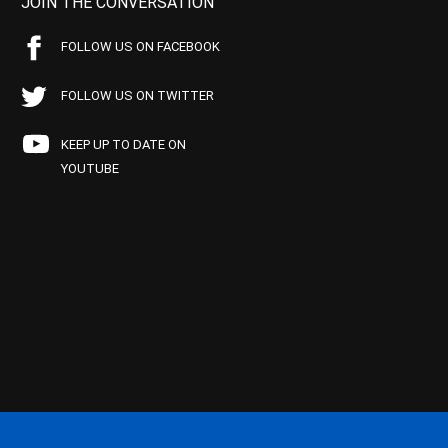
JOIN THE CONVERSATION
FOLLOW US ON FACEBOOK
FOLLOW US ON TWITTER
KEEP UP TO DATE ON
YOUTUBE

· · · · · · ·

▶ **What is expected**
Set down, word for word, every line from the line that holds "FOLLOW US ON FACEBOOK" to the end of the entries above, including both ends.

▶ **Result of this task**
FOLLOW US ON FACEBOOK
FOLLOW US ON TWITTER
KEEP UP TO DATE ON
YOUTUBE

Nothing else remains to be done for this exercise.